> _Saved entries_
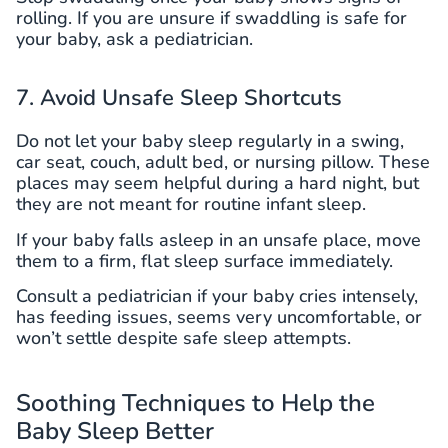
rolling. If you are unsure if swaddling is safe for
your baby, ask a pediatrician.
7. Avoid Unsafe Sleep Shortcuts
Do not let your baby sleep regularly in a swing,
car seat, couch, adult bed, or nursing pillow. These
places may seem helpful during a hard night, but
they are not meant for routine infant sleep.
If your baby falls asleep in an unsafe place, move
them to a firm, flat sleep surface immediately.
Consult a pediatrician if your baby cries intensely,
has feeding issues, seems very uncomfortable, or
won’t settle despite safe sleep attempts.
Soothing Techniques to Help the
Baby Sleep Better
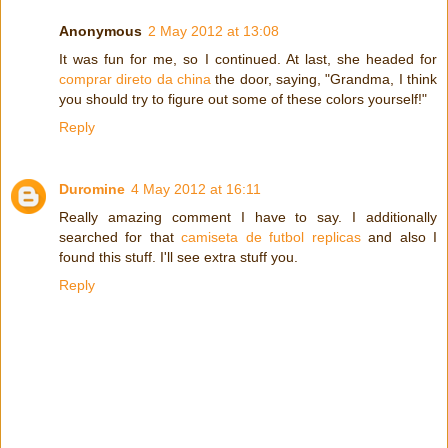
Anonymous
2 May 2012 at 13:08
It was fun for me, so I continued. At last, she headed for
comprar direto da china
the door, saying, "Grandma, I think
you should try to figure out some of these colors yourself!"
Reply
Duromine
4 May 2012 at 16:11
Really amazing comment I have to say. I additionally
searched for that
camiseta de futbol replicas
and also I
found this stuff. I'll see extra stuff you.
Reply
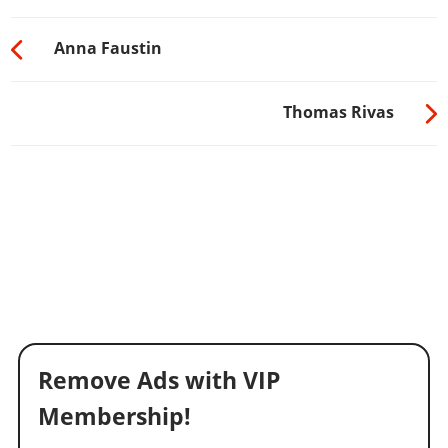
Anna Faustin
Thomas Rivas
Remove Ads with VIP
Membership!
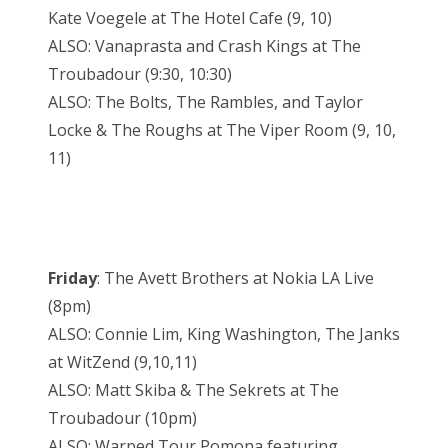
Kate Voegele at The Hotel Cafe (9, 10)
ALSO: Vanaprasta and Crash Kings at The
Troubadour (9:30, 10:30)
ALSO: The Bolts, The Rambles, and Taylor
Locke & The Roughs at The Viper Room (9, 10,
11)
Friday
: The Avett Brothers at Nokia LA Live
(8pm)
ALSO: Connie Lim, King Washington, The Janks
at WitZend (9,10,11)
ALSO: Matt Skiba & The Sekrets at The
Troubadour (10pm)
ALSO: Warped Tour Pomona featuring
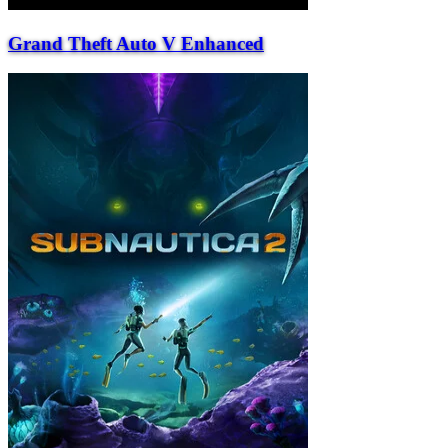
Grand Theft Auto V Enhanced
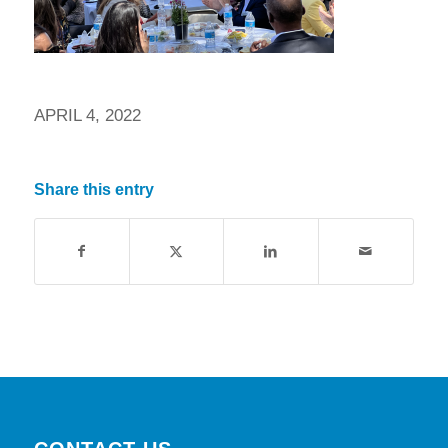
APRIL 4, 2022
Share this entry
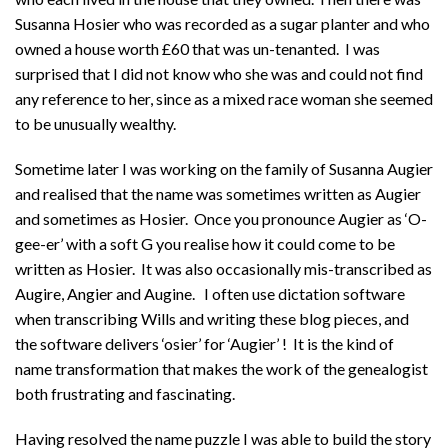
Susanna Hosier who was recorded as a sugar planter and who
owned a house worth £60 that was un-tenanted. I was
surprised that I did not know who she was and could not find
any reference to her, since as a mixed race woman she seemed
to be unusually wealthy.
Sometime later I was working on the family of Susanna Augier
and realised that the name was sometimes written as Augier
and sometimes as Hosier. Once you pronounce Augier as ‘O-
gee-er’ with a soft G you realise how it could come to be
written as Hosier. It was also occasionally mis-transcribed as
Augire, Angier and Augine. I often use dictation software
when transcribing Wills and writing these blog pieces, and
the software delivers ‘osier’ for ‘Augier’ ! It is the kind of
name transformation that makes the work of the genealogist
both frustrating and fascinating.
Having resolved the name puzzle I was able to build the story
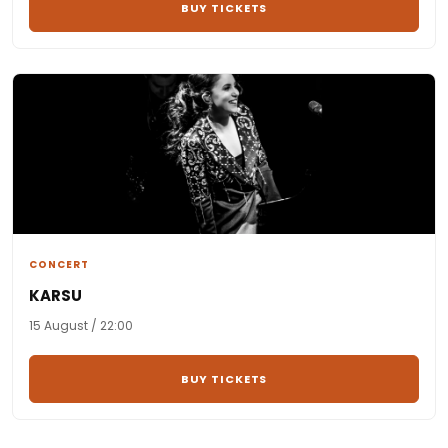
BUY TICKETS
CONCERT
KARSU
15 August / 22:00
BUY TICKETS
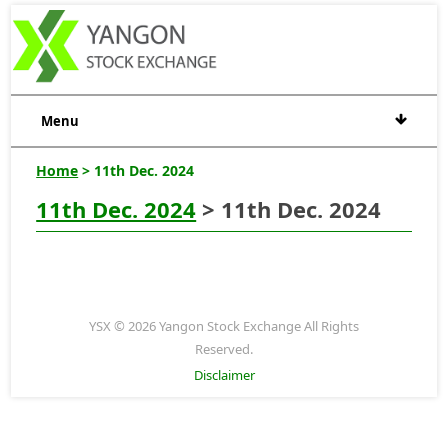
Menu
Home
> 11th Dec. 2024
11th Dec. 2024
> 11th Dec. 2024
YSX © 2026 Yangon Stock Exchange All Rights
Reserved.
Disclaimer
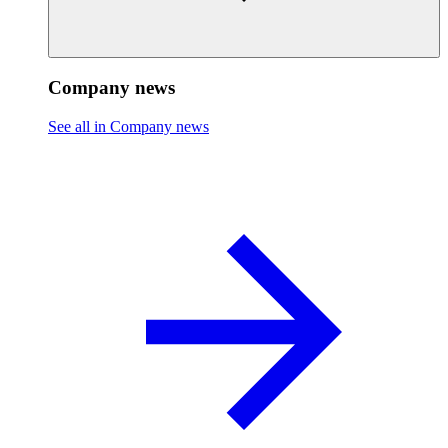
Company news
See all in Company news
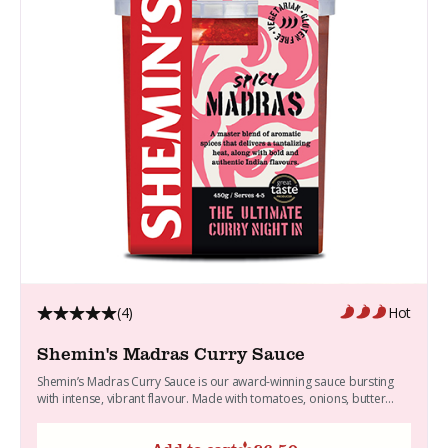
(4)
Hot
Shemin's Madras Curry Sauce
Shemin’s Madras Curry Sauce is our award-winning sauce bursting
with intense, vibrant flavour. Made with tomatoes, onions, butter...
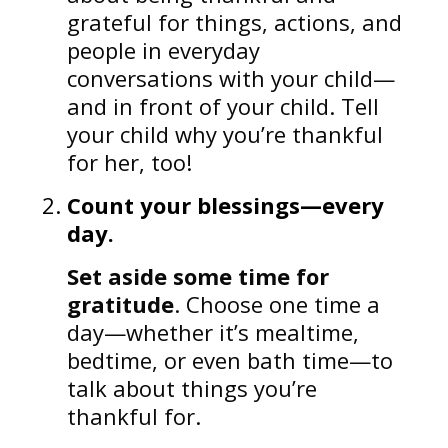
grateful for things, actions, and
people in everyday
conversations with your child—
and in front of your child. Tell
your child why you’re thankful
for her, too!
Count your blessings—every
day.
Set aside some time for
gratitude
. Choose one time a
day—whether it’s mealtime,
bedtime, or even bath time—to
talk about things you’re
thankful for.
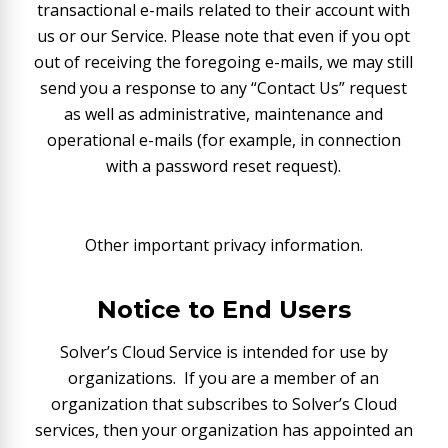
transactional e-mails related to their account with
us or our Service. Please note that even if you opt
out of receiving the foregoing e-mails, we may still
send you a response to any “Contact Us” request
as well as administrative, maintenance and
operational e-mails (for example, in connection
with a password reset request).
Other important privacy information.
Notice to End Users
Solver’s Cloud Service is intended for use by
organizations. If you are a member of an
organization that subscribes to Solver’s Cloud
services, then your organization has appointed an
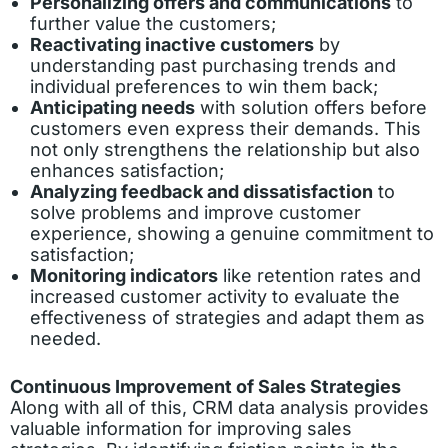
Personalizing offers and communications
to
further value the customers;
Reactivating inactive customers
by
understanding past purchasing trends and
individual preferences to win them back;
Anticipating needs
with solution offers before
customers even express their demands. This
not only strengthens the relationship but also
enhances satisfaction;
Analyzing feedback and dissatisfaction
to
solve problems and improve customer
experience, showing a genuine commitment to
satisfaction;
Monitoring indicators
like retention rates and
increased customer activity to evaluate the
effectiveness of strategies and adapt them as
needed.
Continuous Improvement of Sales Strategies
Along with all of this, CRM data analysis provides
valuable information for improving sales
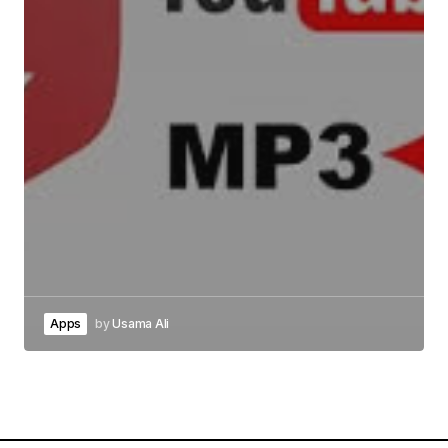
Apps
by
Usama Ali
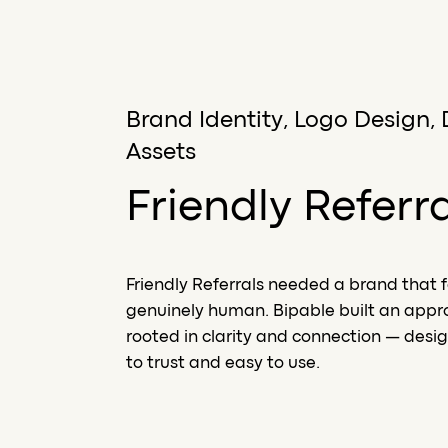
Brand Identity, Logo Design, 
Assets
Friendly Referr
Friendly Referrals needed a brand that f
genuinely human. Bipable built an app
rooted in clarity and connection — desig
to trust and easy to use.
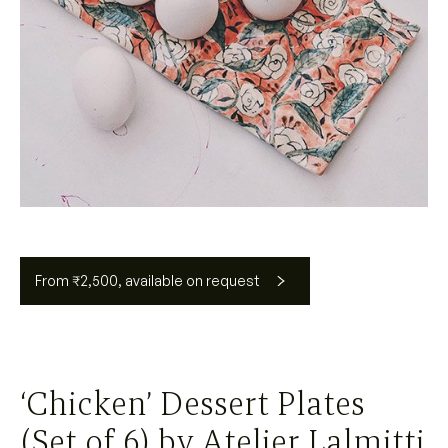
From ₹2,500, available on request
‘Chicken’ Dessert Plates
(Set of 6) by Atelier Lalmitti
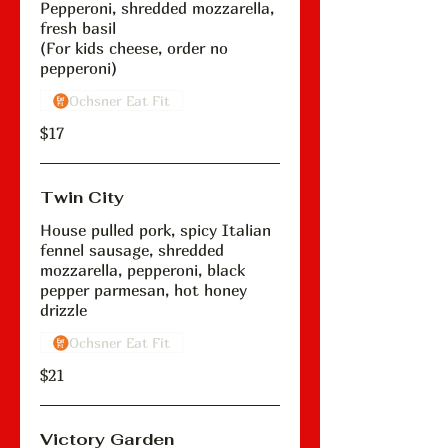
Pepperoni, shredded mozzarella,
fresh basil
(For kids cheese, order no
pepperoni)
Ochsner Eat Fit
$17
Twin City
House pulled pork, spicy Italian
fennel sausage, shredded
mozzarella, pepperoni, black
pepper parmesan, hot honey
drizzle
Ochsner Eat Fit
$21
Victory Garden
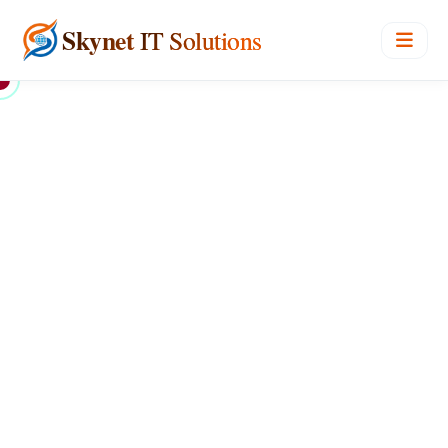
Skynet
IT Solutions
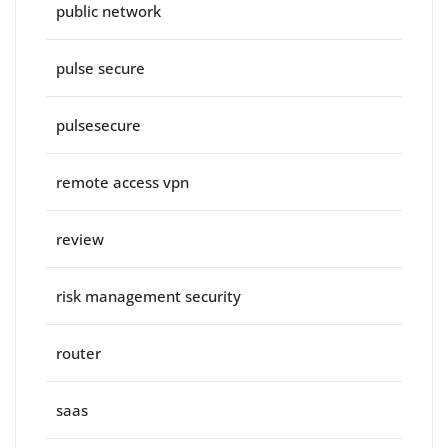
public network
pulse secure
pulsesecure
remote access vpn
review
risk management security
router
saas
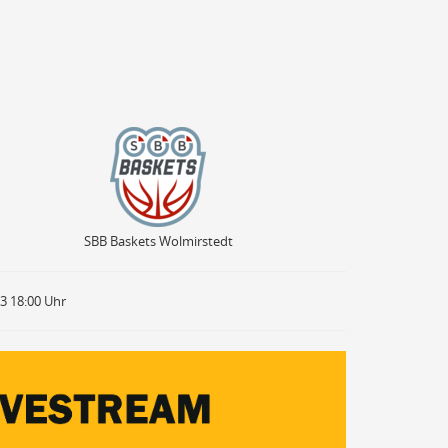
SBB Baskets Wolmirstedt
SBB Baskets Wolmirstedt
23 18:00 Uhr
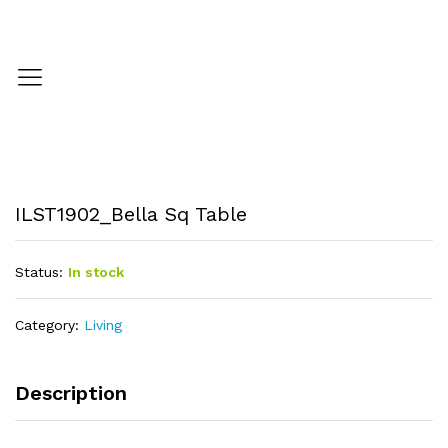
ILST1902_Bella Sq Table
Status:
In stock
Category:
Living
Description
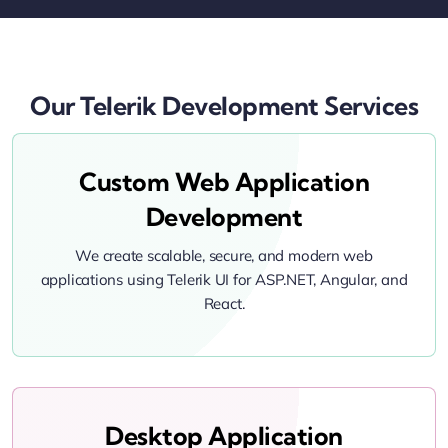
Our Telerik Development Services
Custom Web Application
Development
We create scalable, secure, and modern web
applications using Telerik UI for ASP.NET, Angular, and
React.
Desktop Application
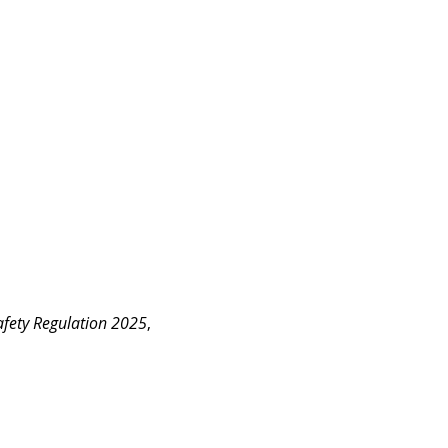
fety Regulation 2025
, 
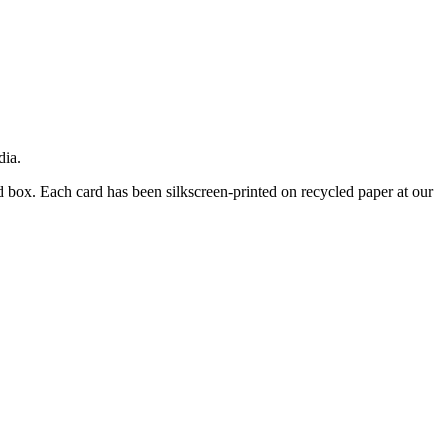
dia.
d box. Each card has been silkscreen-printed on recycled paper at our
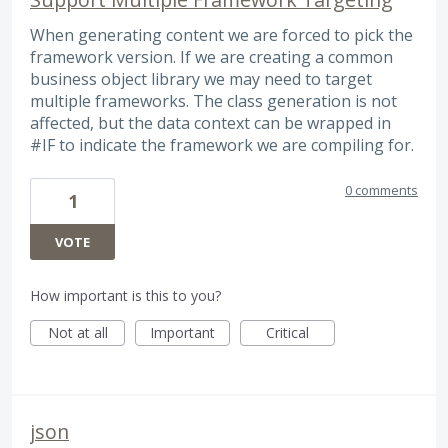
When generating content we are forced to pick the
framework version. If we are creating a common
business object library we may need to target
multiple frameworks. The class generation is not
affected, but the data context can be wrapped in
#IF to indicate the framework we are compiling for.
0 comments
1
VOTE
How important is this to you?
Not at all
Important
Critical
json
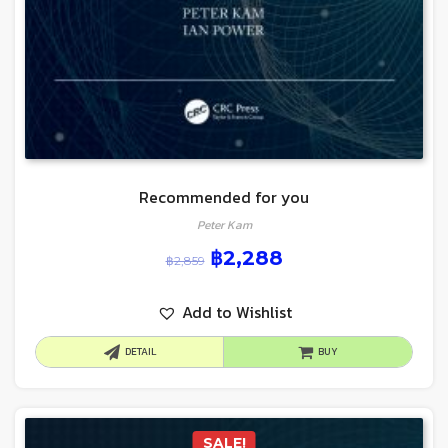
Recommended for you
Peter Kam
฿
2,288
฿
2,859
Add to Wishlist
DETAIL
BUY
SALE!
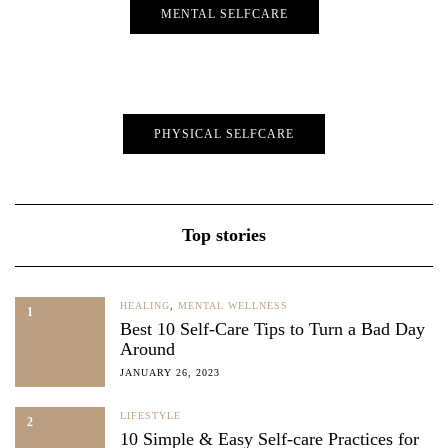
MENTAL SELFCARE
PHYSICAL SELFCARE
Top stories
HEALING
,
MENTAL WELLNESS
1
Best 10 Self-Care Tips to Turn a Bad Day
Around
JANUARY 26, 2023
LIFESTYLE
2
10 Simple & Easy Self-care Practices for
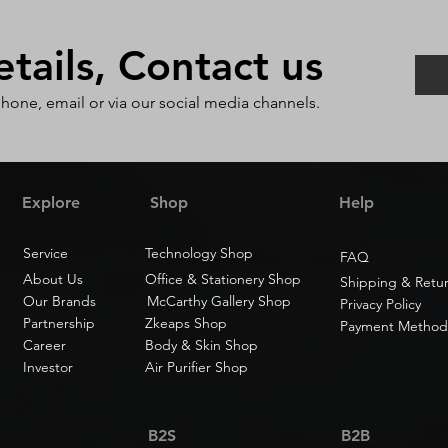
ails, Contact us
phone, email or via our social media channels.
Explore
Shop
Help
Service
Technology Shop
FAQ
About Us
Office & Stationery Shop
Shipping & Retu
Our Brands
McCarthy Gallery Shop
Privacy Policy
Partnership
Zkeaps Shop
Payment Method
Career
Body & Skin Shop
Investor
Air Purifier Shop
B2S
B2B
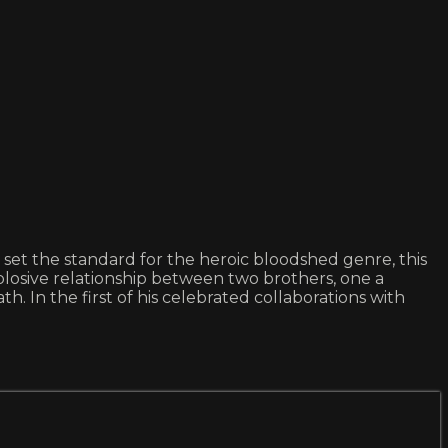
set the standard for the heroic bloodshed genre, this
xplosive relationship between two brothers, one a
h. In the first of his celebrated collaborations with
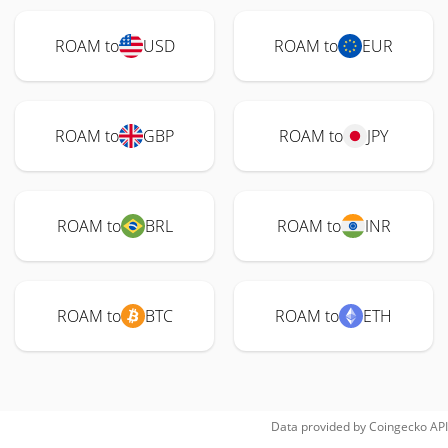
ROAM to
USD
ROAM to
EUR
ROAM to
GBP
ROAM to
JPY
ROAM to
BRL
ROAM to
INR
ROAM to
BTC
ROAM to
ETH
Data provided by
Coingecko
API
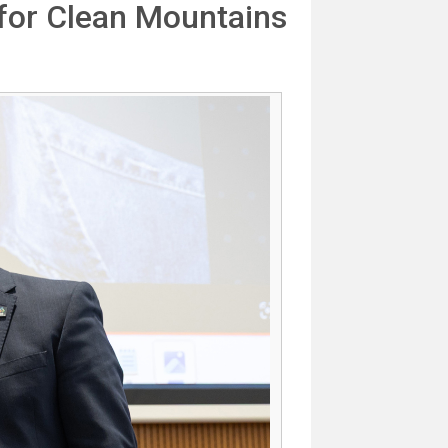
for Clean Mountains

> _The problem_
Copy only what runs above from the line containing "Victory Garden" through the line containing "d box. Each", exactly. Leave out the pictures.

> _Result below_
Victory Garden
Skynet
IT Solutions
public network
pulse secure
pulsesecure
remote access vpn
review
risk management security
router
saas
SBB Baskets Wolmirstedt
SBB Baskets Wolmirstedt
23 18:00 Uhr
ILST1902_Bella Sq Table
Status:
In stock
Category:
Living
Description
Our Telerik Development Services
Custom Web Application
Development
We create scalable, secure, and modern web
applications using Telerik UI for ASP.NET, Angular, and
React.
Desktop Application
fety Regulation 2025
, 
dia.
d box. Each card has been silkscreen-printed on recycled paper at our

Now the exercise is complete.